The Prince Frederick Volunteer Fire Department has proudly served the citizens of Calvert County for over 75 years. For the past 18 years, we have done so without failing to miss a call when we were dispatched. This is a record unlike any other in the county. We do this as volunteers – all of our training, responses, daily preparation, drills, fundraising, fire prevention, and much more, is done without pay. To say we take pride in what we do, care about the citizens and service we give unselfishly, is an understatement. Our members have the desire, character, training, morals, integrity and dedication to serve the citizens of Prince Frederick, Calvert County and all surrounding areas. We do it for the satisfaction of helping a neighbor in their time of need. It is as simple as that.
To have an elected official attack the integrity and call into question the stellar reputation of a group of quality people who work tirelessly for nothing more than the satisfaction of helping others is unacceptable. This is especially true when the individual making the accusations is in a key leadership role and bases his opinions on inaccurate, one-sided information. The damage his comments could cause between our department and the citizens we serve does not appear to have been taken into account prior to President Slaugenhopt’s remarks. The members of the Prince Frederick Volunteer Fire Department request a public apology from President Slaugenhoupt for his actions and the repercussions they have caused. We also ask you review the attached documentation so you can see the effort Prince Frederick Volunteer Fire Department provides the citizens of Calvert County, and the EMS program at Company 4.
The entire membership of the Prince Frederick Volunteer Fire Department, Inc
“I found it unconscionable when I learned that Company 4, which is an ambulance company, having trouble getting people to volunteer to get an ambulance to make a call, whereas the Company 5 Dunkirk Chief (William Rector) volunteered, drove an ambulance out of Company 4, only to see members of Company 2 standing out in the parking lot waving because they didn’t want to go over and drive an ambulance. And it was because they were not yet needing the extra training to be a live training exercise.”
This is an incorrect interpretation of facts concerning assistance to Company 4, as it relates to assistance for ambulance calls. To date, there has never been contact by President Slaugenhoupt or any representative of the county government with any leadership representative of our department to discuss this alleged incident. It would seem more probable that Chief 5, William Rector, was in the Prince Frederick area and heard a call for service and took it upon himself to respond. We recommend further discussions with Chief Rector on the circumstances of this incident.
As for our members waving as they went by, the process is more complex than simply “running over” to get the ambulance out. People must have the proper qualifications to drive, or have EMT to serve as the medical provider. Additionally, we don’t want to sacrifice staffing for our own units, so we must have enough drivers for our apparatus before we can send an extra over to Company 4. None of this was considered before making the generalized statement that Company 2 members were waving because they were happy they didn’t have to go over and get the ambulance out.
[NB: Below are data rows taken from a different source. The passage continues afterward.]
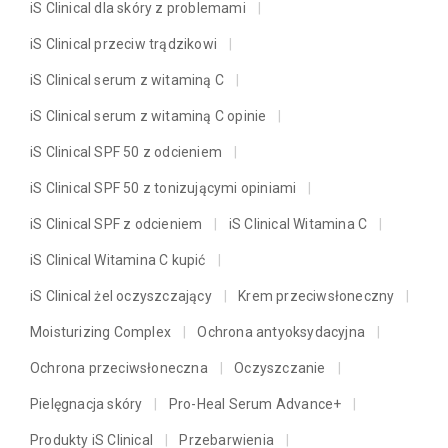
iS Clinical dla skóry z problemami
iS Clinical przeciw trądzikowi
iS Clinical serum z witaminą C
iS Clinical serum z witaminą C opinie
iS Clinical SPF 50 z odcieniem
iS Clinical SPF 50 z tonizującymi opiniami
iS Clinical SPF z odcieniem
iS Clinical Witamina C
iS Clinical Witamina C kupić
iS Clinical żel oczyszczający
Krem przeciwsłoneczny
Moisturizing Complex
Ochrona antyoksydacyjna
Ochrona przeciwsłoneczna
Oczyszczanie
Pielęgnacja skóry
Pro-Heal Serum Advance+
Produkty iS Clinical
Przebarwienia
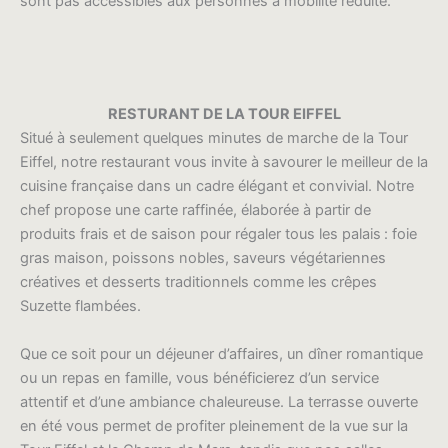
sont pas accessibles aux personnes à mobilité réduite.
RESTURANT DE LA TOUR EIFFEL
Situé à seulement quelques minutes de marche de la Tour
Eiffel, notre restaurant vous invite à savourer le meilleur de la
cuisine française dans un cadre élégant et convivial. Notre
chef propose une carte raffinée, élaborée à partir de
produits frais et de saison pour régaler tous les palais : foie
gras maison, poissons nobles, saveurs végétariennes
créatives et desserts traditionnels comme les crêpes
Suzette flambées.
Que ce soit pour un déjeuner d’affaires, un dîner romantique
ou un repas en famille, vous bénéficierez d’un service
attentif et d’une ambiance chaleureuse. La terrasse ouverte
en été vous permet de profiter pleinement de la vue sur la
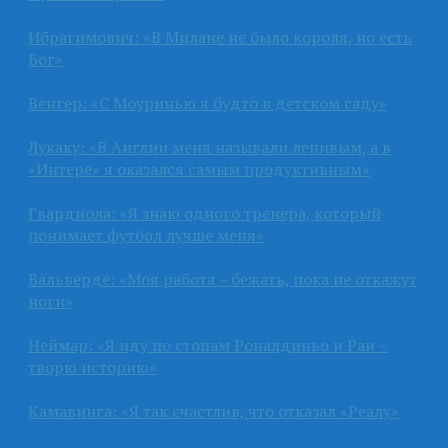
Ибрагимович: «В Милане не было короля, но есть
Бог»
Венгер: «С Моуринью я будто в детском саду»
Лукаку: «В Англии меня называли ленивым, а в
«Интере» я оказался самым продуктивным»
Гвардиола: «Я знаю одного тренера, который
понимает футбол лучше меня»
Вальверде: «Моя работа – бежать, пока не откажут
ноги»
Неймар: «Я иду по стопам Роналдиньо и Раи –
творю историю»
Камавинга: «Я так счастлив, что отказал «Реалу»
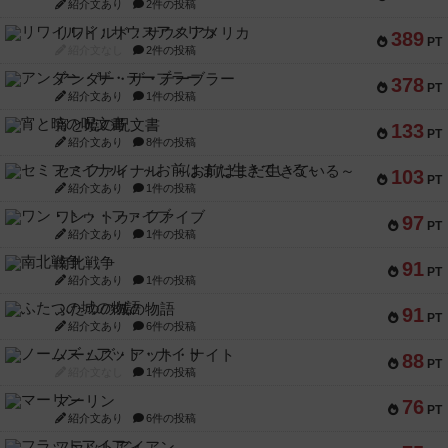
紹介文あり
2件の投稿
リワイルド：サウスアメリカ
389
PT
紹介文なし
2件の投稿
アンダー・ザ・テーブラー
378
PT
紹介文あり
1件の投稿
宵と暁の呪文書
133
PT
紹介文あり
8件の投稿
セミファイナル ～お前はまだ生きている～
103
PT
紹介文あり
1件の投稿
ワン・トゥ・ファイブ
97
PT
紹介文あり
1件の投稿
南北戦争
91
PT
紹介文あり
1件の投稿
ふたつの城の物語
91
PT
紹介文あり
6件の投稿
ノームズ・アット・ナイト
88
PT
紹介文なし
1件の投稿
マーリン
76
PT
紹介文あり
6件の投稿
フラットアイアン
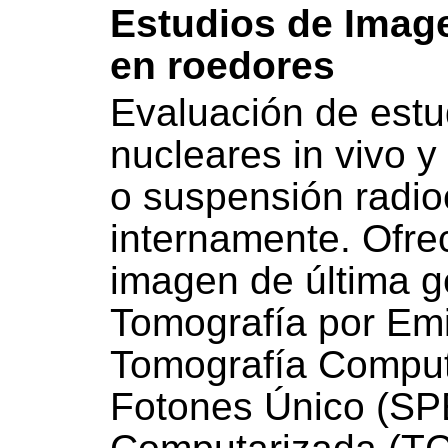
Estudios de Imag
en roedores
Evaluación de est
nucleares in vivo 
o suspensión radio
internamente. Ofr
imagen de última g
Tomografía por Emi
Tomografía Comput
Fotones Único (SP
We believe President Slaugenhoupt’s comments did not take into account the full range of circumstances in this event, thereby leading to inaccurate, irresponsible and negligent comments that are unwarranted toward the department.
President Slaugenhoupt stated during the meeting that the Prince Frederick Volunteer Fire Department has 70 Emergency Medical Technician’s (EMT’s), who did not support Company 4 with staffing of their ambulances.
This statement is false. Although we have 70 members on our membership roster, only 39 of those hold EMT certifications. Some of these 39 maintain their EMT certification, but are no longer active members, and therefore no longer run calls. EMTs do support the EMS program in Calvert County to the best of their ability – without sacrificing the ability to staff Company 2 units at any given time. Available EMT’s are often sent to Company 4 to staff their ambulance.
It is important to note we not only send individuals to Company 4 to assist with calls, but we respond to medical emergencies as well. Company 2 members are dispatched on every single priority medical call in the Prince Frederick area, and sometimes surrounding areas. In 2015 alone we responded to 648 calls to help treat patients in an EMS capacity.
Additionally, if we are unable to help with Company 4’s ambulance response, we often respond in a Company 2 vehicle to ensure medical care is not delayed. This ensures the patient receives help as soon as possible while they are waiting for the next ambulance to arrive. This is analogous to stations that have one ambulance already on a call, and do not have enough staffing for their second ambulance.
In another example, President Slaugenhoupt referenced a call for an ambulance at Hallowing Point Park, where Company 4 failed to respond (a date and time for the call was not provided when giving his example). Benedict also failed to respond, and ultimately Huntingtown had to take the call. He specifically stated, “of course Company 2 wouldn’t support getting an ambulance out.”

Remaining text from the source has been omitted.